The neural network architecture they developed, Netcast, involves storing weights in a central server that is connected to a novel piece of hardware called a smart transceiver. This smart transceiver, a thumb-sized chip that can receive and transmit data, uses technology known as silicon photonics to fetch trillions of weights from memory each second.
It receives weights as electrical signals and imprints them onto light waves. Since the weight data are encoded as bits (1s and 0s) the transceiver converts them by switching lasers; a laser is turned on for a 1 and off for a 0. It combines these light waves and then periodically transfers them through a fiber optic network so a client device doesn’t need to query the server to receive them.
“Optics is great because there are many ways to carry data within optics. For instance, you can put data on different colors of light, and that enables a much higher data throughput and greater bandwidth than with electronics,” explains Bandyopadhyay.
Trillions per second
Once the light waves arrive at the client device, a simple optical component known as a broadband “Mach-Zehnder” modulator uses them to perform super-fast, analog computation. This involves encoding input data from the device, such as sensor information, onto the weights. Then it sends each individual wavelength to a receiver that detects the light and measures the result of the computation.
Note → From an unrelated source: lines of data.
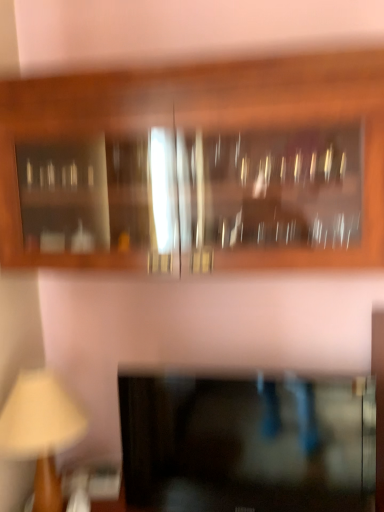 The width and height of the screenshot is (384, 512). What do you see at coordinates (41, 430) in the screenshot? I see `wooden beige table lamp at lower left` at bounding box center [41, 430].

The width and height of the screenshot is (384, 512). Identify the location of black glass cabinet at lower center, which ranks as the second cabinetry in top-to-bottom order. click(x=248, y=443).

From a real-world perspective, is black glass cabinet at lower center, which ranks as the second cabinetry in top-to-bottom order, physically located above or below wooden cabinet at upper center, marked as the 1th cabinetry in a top-to-bottom arrangement?

In terms of real-world spatial position, black glass cabinet at lower center, which ranks as the second cabinetry in top-to-bottom order, is below wooden cabinet at upper center, marked as the 1th cabinetry in a top-to-bottom arrangement.

Does black glass cabinet at lower center, which ranks as the second cabinetry in top-to-bottom order, have a smaller size compared to wooden cabinet at upper center, the second cabinetry from the bottom?

Correct, black glass cabinet at lower center, which ranks as the second cabinetry in top-to-bottom order, occupies less space than wooden cabinet at upper center, the second cabinetry from the bottom.

Would you say black glass cabinet at lower center, which ranks as the second cabinetry in top-to-bottom order, contains wooden cabinet at upper center, marked as the 1th cabinetry in a top-to-bottom arrangement?

No, wooden cabinet at upper center, marked as the 1th cabinetry in a top-to-bottom arrangement, is not a part of black glass cabinet at lower center, which ranks as the second cabinetry in top-to-bottom order.

Is black glass cabinet at lower center, which ranks as the second cabinetry in top-to-bottom order, facing towards wooden cabinet at upper center, the second cabinetry from the bottom?

No.

Considering the points (34, 424) and (271, 76), which point is behind, point (34, 424) or point (271, 76)?

The point (34, 424) is farther.

From the picture: From a real-world perspective, relative to wooden cabinet at upper center, marked as the 1th cabinetry in a top-to-bottom arrangement, is wooden beige table lamp at lower left vertically above or below?

wooden beige table lamp at lower left is situated lower than wooden cabinet at upper center, marked as the 1th cabinetry in a top-to-bottom arrangement, in the real world.

In terms of width, does wooden beige table lamp at lower left look wider or thinner when compared to wooden cabinet at upper center, the second cabinetry from the bottom?

Clearly, wooden beige table lamp at lower left has less width compared to wooden cabinet at upper center, the second cabinetry from the bottom.

Can you see wooden beige table lamp at lower left touching wooden cabinet at upper center, marked as the 1th cabinetry in a top-to-bottom arrangement?

No, wooden beige table lamp at lower left is not with wooden cabinet at upper center, marked as the 1th cabinetry in a top-to-bottom arrangement.

From a real-world perspective, relative to wooden beige table lamp at lower left, is wooden cabinet at upper center, marked as the 1th cabinetry in a top-to-bottom arrangement, vertically above or below?

wooden cabinet at upper center, marked as the 1th cabinetry in a top-to-bottom arrangement, is situated higher than wooden beige table lamp at lower left in the real world.

Who is bigger, wooden cabinet at upper center, the second cabinetry from the bottom, or wooden beige table lamp at lower left?

With larger size is wooden cabinet at upper center, the second cabinetry from the bottom.

From the image's perspective, would you say wooden cabinet at upper center, the second cabinetry from the bottom, is positioned over wooden beige table lamp at lower left?

Yes.

Is wooden cabinet at upper center, marked as the 1th cabinetry in a top-to-bottom arrangement, closer to the viewer compared to wooden beige table lamp at lower left?

That is True.

Image resolution: width=384 pixels, height=512 pixels. In order to click on table lamp located on the left of black glass cabinet at lower center, the first cabinetry ordered from the bottom in this screenshot , I will do `click(41, 430)`.

Is black glass cabinet at lower center, which ranks as the second cabinetry in top-to-bottom order, not close to wooden beige table lamp at lower left?

black glass cabinet at lower center, which ranks as the second cabinetry in top-to-bottom order, is near wooden beige table lamp at lower left, not far away.

In terms of width, does black glass cabinet at lower center, the first cabinetry ordered from the bottom, look wider or thinner when compared to wooden beige table lamp at lower left?

black glass cabinet at lower center, the first cabinetry ordered from the bottom, is thinner than wooden beige table lamp at lower left.

Which object is closer to the camera taking this photo, wooden beige table lamp at lower left or black glass cabinet at lower center, the first cabinetry ordered from the bottom?

black glass cabinet at lower center, the first cabinetry ordered from the bottom, is in front.

Which object is positioned more to the right, wooden beige table lamp at lower left or black glass cabinet at lower center, which ranks as the second cabinetry in top-to-bottom order?

From the viewer's perspective, black glass cabinet at lower center, which ranks as the second cabinetry in top-to-bottom order, appears more on the right side.

From a real-world perspective, who is located higher, wooden beige table lamp at lower left or black glass cabinet at lower center, the first cabinetry ordered from the bottom?

wooden beige table lamp at lower left is physically above.

Looking at this image, is wooden beige table lamp at lower left facing away from black glass cabinet at lower center, which ranks as the second cabinetry in top-to-bottom order?

No, black glass cabinet at lower center, which ranks as the second cabinetry in top-to-bottom order, is not at the back of wooden beige table lamp at lower left.

From the image's perspective, between wooden cabinet at upper center, the second cabinetry from the bottom, and black glass cabinet at lower center, the first cabinetry ordered from the bottom, who is located below?

black glass cabinet at lower center, the first cabinetry ordered from the bottom, from the image's perspective.

Can you confirm if wooden cabinet at upper center, the second cabinetry from the bottom, is smaller than black glass cabinet at lower center, which ranks as the second cabinetry in top-to-bottom order?

No.

Is wooden cabinet at upper center, the second cabinetry from the bottom, facing away from black glass cabinet at lower center, the first cabinetry ordered from the bottom?

wooden cabinet at upper center, the second cabinetry from the bottom, is not turned away from black glass cabinet at lower center, the first cabinetry ordered from the bottom.

You are a GUI agent. You are given a task and a screenshot of the screen. Output one action in this format:
    pyautogui.click(x=<x>, y=<y>)
    Task: Click on the cabinetry on the right of the wooden cabinet at upper center, the second cabinetry from the bottom
    The height and width of the screenshot is (512, 384).
    Given the screenshot: What is the action you would take?
    pyautogui.click(x=248, y=443)

Find the location of a particular element. The image size is (384, 512). cabinetry located above the wooden beige table lamp at lower left (from a real-world perspective) is located at coordinates (197, 166).

In the scene shown: From the image, which object appears to be nearer to wooden beige table lamp at lower left, black glass cabinet at lower center, the first cabinetry ordered from the bottom, or wooden cabinet at upper center, the second cabinetry from the bottom?

black glass cabinet at lower center, the first cabinetry ordered from the bottom, is closer to wooden beige table lamp at lower left.

Considering their positions, is wooden beige table lamp at lower left positioned closer to black glass cabinet at lower center, the first cabinetry ordered from the bottom, than wooden cabinet at upper center, marked as the 1th cabinetry in a top-to-bottom arrangement?

wooden beige table lamp at lower left is positioned closer to the anchor black glass cabinet at lower center, the first cabinetry ordered from the bottom.

Considering their positions, is wooden beige table lamp at lower left positioned closer to wooden cabinet at upper center, marked as the 1th cabinetry in a top-to-bottom arrangement, than black glass cabinet at lower center, the first cabinetry ordered from the bottom?

black glass cabinet at lower center, the first cabinetry ordered from the bottom, is positioned closer to the anchor wooden cabinet at upper center, marked as the 1th cabinetry in a top-to-bottom arrangement.

Considering their positions, is wooden cabinet at upper center, marked as the 1th cabinetry in a top-to-bottom arrangement, positioned further to wooden beige table lamp at lower left than black glass cabinet at lower center, the first cabinetry ordered from the bottom?

wooden cabinet at upper center, marked as the 1th cabinetry in a top-to-bottom arrangement.

In the scene shown: Estimate the real-world distances between objects in this image. Which object is closer to black glass cabinet at lower center, which ranks as the second cabinetry in top-to-bottom order, wooden cabinet at upper center, the second cabinetry from the bottom, or wooden beige table lamp at lower left?

Among the two, wooden beige table lamp at lower left is located nearer to black glass cabinet at lower center, which ranks as the second cabinetry in top-to-bottom order.

In the scene shown: Based on their spatial positions, is black glass cabinet at lower center, which ranks as the second cabinetry in top-to-bottom order, or wooden beige table lamp at lower left further from wooden cabinet at upper center, the second cabinetry from the bottom?

wooden beige table lamp at lower left is further to wooden cabinet at upper center, the second cabinetry from the bottom.

Locate an element on the screen. The image size is (384, 512). cabinetry between wooden cabinet at upper center, marked as the 1th cabinetry in a top-to-bottom arrangement, and wooden beige table lamp at lower left, in the vertical direction is located at coordinates (248, 443).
The researchers devised a way to use this modulator to do trillions of multiplications per second, which vastly increases the speed of computation on the device while using only a tiny amount of power.
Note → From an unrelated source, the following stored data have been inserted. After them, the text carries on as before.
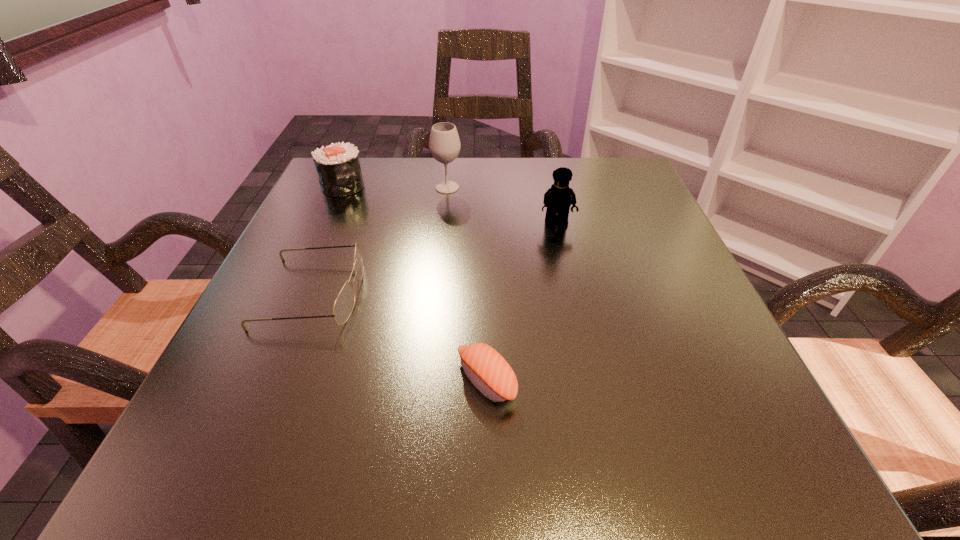 In the image, there is a desktop. Where is `free region at the left edge`? free region at the left edge is located at coordinates click(x=309, y=261).

Locate an element on the screen. The width and height of the screenshot is (960, 540). free spot at the right edge of the desktop is located at coordinates (695, 276).

In the image, there is a desktop. Where is `free space at the far left corner`? free space at the far left corner is located at coordinates (319, 183).

The width and height of the screenshot is (960, 540). What are the coordinates of `free spot at the near left corner of the desktop` in the screenshot? It's located at (277, 467).

Find the location of a particular element. vacant area at the far right corner is located at coordinates (597, 208).

The width and height of the screenshot is (960, 540). Find the location of `blank region between the fourth shortest object and the nearest object`. blank region between the fourth shortest object and the nearest object is located at coordinates (521, 302).

Where is `empty space that is in between the third object from right to left and the fourth shortest object`? Image resolution: width=960 pixels, height=540 pixels. empty space that is in between the third object from right to left and the fourth shortest object is located at coordinates (502, 205).

Where is `vacant area that lies between the fourth farthest object and the taller sushi`? vacant area that lies between the fourth farthest object and the taller sushi is located at coordinates (327, 239).

Find the location of `unoccupied area between the rightmost object and the third object from right to left`. unoccupied area between the rightmost object and the third object from right to left is located at coordinates (502, 205).

Image resolution: width=960 pixels, height=540 pixels. I want to click on free space between the right sushi and the rightmost object, so click(x=521, y=302). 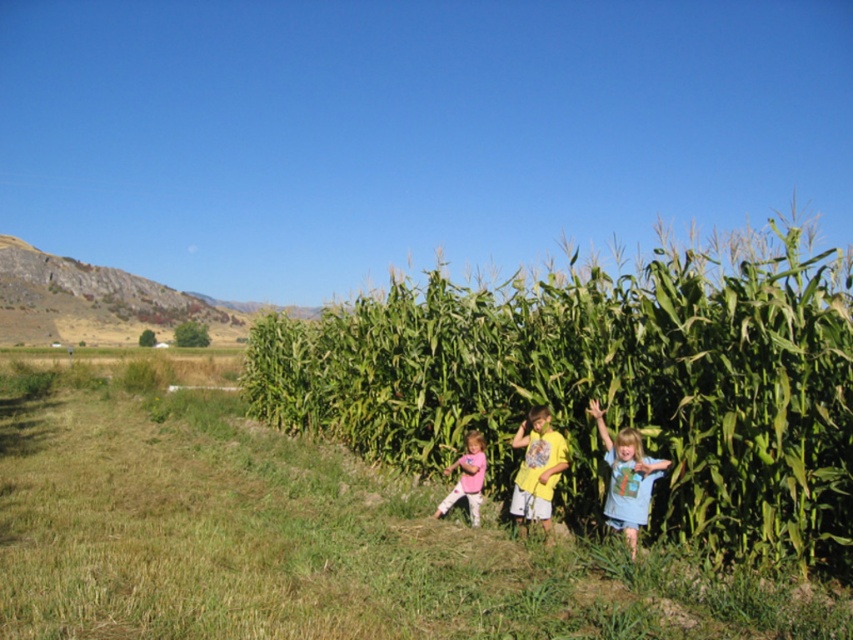 Question: Is green leafy corn at center positioned at the back of yellow cotton shirt at center?

Choices:
 (A) no
 (B) yes

Answer: (A)

Question: Based on their relative distances, which object is farther from the green leafy corn at center?

Choices:
 (A) pink fabric shirt at lower center
 (B) blue cotton shirt at right
 (C) green grass at lower center
 (D) yellow cotton shirt at center

Answer: (A)

Question: Which of the following is the farthest from the observer?

Choices:
 (A) blue cotton shirt at right
 (B) pink fabric shirt at lower center
 (C) green grass at lower center

Answer: (B)

Question: Where is blue cotton shirt at right located in relation to yellow cotton shirt at center in the image?

Choices:
 (A) above
 (B) below

Answer: (A)

Question: Which of the following is the closest to the observer?

Choices:
 (A) (612, 451)
 (B) (515, 486)
 (C) (476, 483)
 (D) (390, 611)

Answer: (D)

Question: Does blue cotton shirt at right lie in front of yellow cotton shirt at center?

Choices:
 (A) no
 (B) yes

Answer: (B) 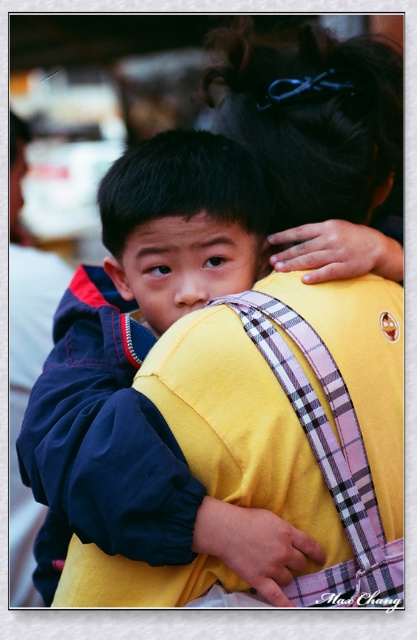 Which of these two, dark blue fleece jacket at upper left or plaid fabric backpack at upper center, stands shorter?

Standing shorter between the two is plaid fabric backpack at upper center.

Is dark blue fleece jacket at upper left further to camera compared to plaid fabric backpack at upper center?

No, it is in front of plaid fabric backpack at upper center.

Between point (168, 540) and point (251, 132), which one is positioned behind?

Point (251, 132)

Locate an element on the screen. The height and width of the screenshot is (640, 417). dark blue fleece jacket at upper left is located at coordinates (138, 365). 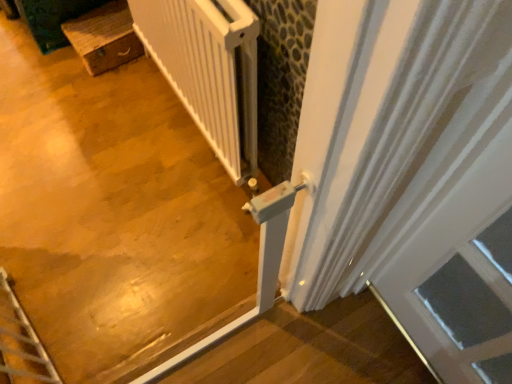 Locate an element on the screen. The width and height of the screenshot is (512, 384). free spot below white matte radiator at center (from a real-world perspective) is located at coordinates (188, 125). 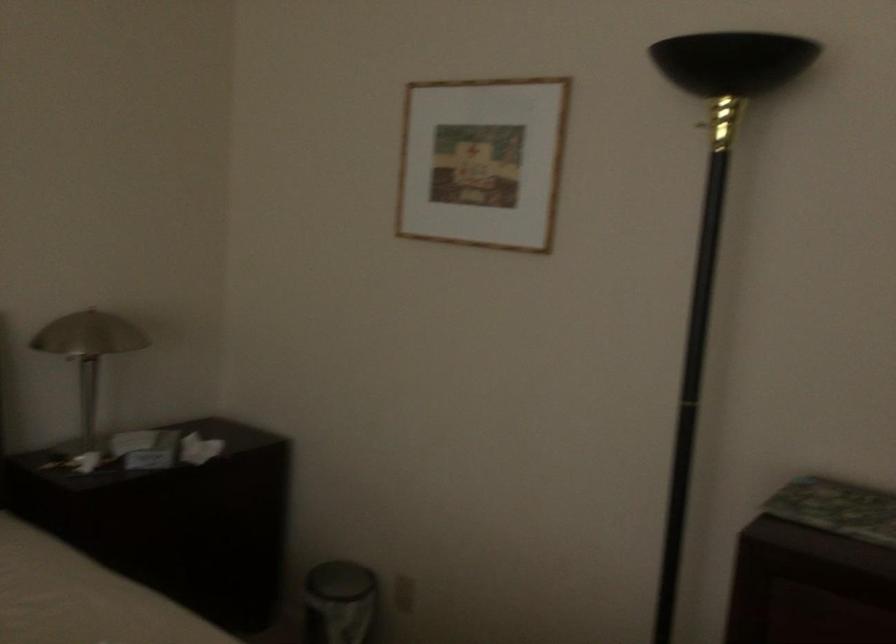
“In order to make something faster, you need to make it more energy efficient. But there is a trade-off. We’ve built a system that can operate with about a milliwatt of power but still do trillions of multiplications per second. In terms of both speed and energy efficiency, that is a gain of orders of magnitude,” Sludds says.
They tested this architecture by sending weights over an 86-kilometer fiber that connects their lab to MIT Lincoln Laboratory. Netcast enabled machine-learning with high accuracy — 98.7 percent for image classification and 98.8 percent for digit recognition — at rapid speeds.
“We had to do some calibration, but I was surprised by how little work we had to do to achieve such high accuracy out of the box. We were able to get commercially relevant accuracy,” adds Hamerly.
Moving forward, the researchers want to iterate on the smart transceiver chip to achieve even better performance. They also want to miniaturize the receiver, which is currently the size of a shoe box, down to the size of a single chip so it could fit onto a smart device like a cell phone.
“Using photonics and light as a platform for computing is a really exciting area of research with potentially huge implications on the speed and efficiency of our information technology landscape,” says Euan Allen, a Royal Academy of Engineering Research Fellow at the University of Bath, who was not involved with this work. “The work of Sludds et al. is an exciting step toward seeing real-world implementations of such devices, introducing a new and practical edge-computing scheme whilst also exploring some of the fundamental limitations of computation at very low (single-photon) light levels.”
The research is funded, in part, by NTT Research, the National Science Foundation, the Air Force Office of Scientific Research, the Air Force Research Laboratory, and the Army Research Office.